Would a priest say what you have written above? Probably not.

It is certainly something for the person to consider before marrying. The person may want to refrain from marriage if they do not believe they can fulfill all the duties of marriage and family.

I have seen mental illness in my own family and how it devastates. My half-brother’s mother is bipolar and has schizophrenia and all of her drama and behavior have made his life a living hell, and he is very worried that his daughter may one day inherit this burden. He and his wife seriously considered not having any children, but in the end they decided that they could not live their lives ruled by fear.

I like how you and your wife have said you can’t live by fear. Ironically I think the Anxiety i have is giving me fear that my kids will have problems (more along the lines of anxiety depression and autism.) I know part of my issue is that I worry i’m normal and the more i’ve learned about anxiety, I know that a lot of times people with anxiety disorders don’t feel normal even though they do. Almost like a warped sense of being self centered pride only instead of “Oh IM so great” its “Oh IM so terrible” and the focus is still on me.

I know part of it too is that my parents were older when they got married and being a little more socially awkward myself. I worried that was my fate. That i wouldn’t get married until my 40’s, my kids would have issues, and to top it off I worried I’d die of cancer like my dad did when I was 16.

But anyway I’ll get to my point. You and your wife I think did a great thing. None of us can know what happens. We can’t just make decisions about our kids based upon certain traits. If we say that ALL who have mental illness can’t have kids its a slippery slope. Sure there are people who can’t because they can’t handle marriage and parenthood, but simply not having kids due to worry is never a good idea. Thats another thing. With my anxiety I forget how much other people worry because I think everyone else is normal while I’m just crazy.

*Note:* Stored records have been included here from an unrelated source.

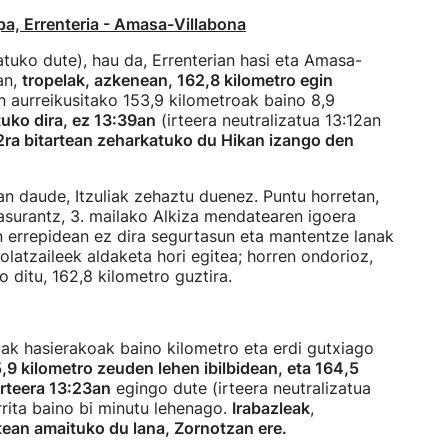
a, Errenteria - Amasa-Villabona
atuko dute), hau da, Errenterian hasi eta Amasa-
an,
tropelak, azkenean, 162,8 kilometro egin
an aurreikusitako 153,9 kilometroak baino 8,9
tuko dira, ez 13:39an
(irteera neutralizatua 13:12an
42ra bitartean zeharkatuko du Hikan izango den
n daude, Itzuliak zehaztu duenez. Puntu horretan,
asurantz, 3. mailako Alkiza mendatearen igoera
n errepidean ez dira segurtasun eta mantentze lanak
olatzaileek aldaketa hori egitea; horren ondorioz,
 ditu, 162,8 kilometro guztira.
rriak hasierakoak baino kilometro eta erdi gutxiago
,9 kilometro zeuden lehen ibilbidean, eta 164,5
rteera 13:23an
egingo dute (irteera neutralizatua
rrita baino bi minutu lehenago.
Irabazleak
,
rtean amaituko du lana, Zornotzan ere.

Please pray for me that i think of others

God Bless :slight_smile:

Several years ago I spoke with a Nurse Practitioner about some of this. She knew my diagnosis, and is a Catholic. I had felt for a long time that I would never have any more children because of what I went through with mine (single parent when she was only 2 1/2 yo). But then I thought that if I met the right man, maybe I could consider it. So, I asked her from the medical/mental health prospective, what was her thoughts on me having more children. She thought about it and then said NO. Why? Because I would have to go off of some of my meds, and that wouldn’t be good for me. But now, since I had a hysterectomy in 2003, it’s impossible for me to have any more.

Anyway, I guess what I really want to say is, just because a person is mentally ill, it doesn’t have to mean that they can’t have kids. With the right support, they may make wonderful parents. We can’t judge all by the actions of a few.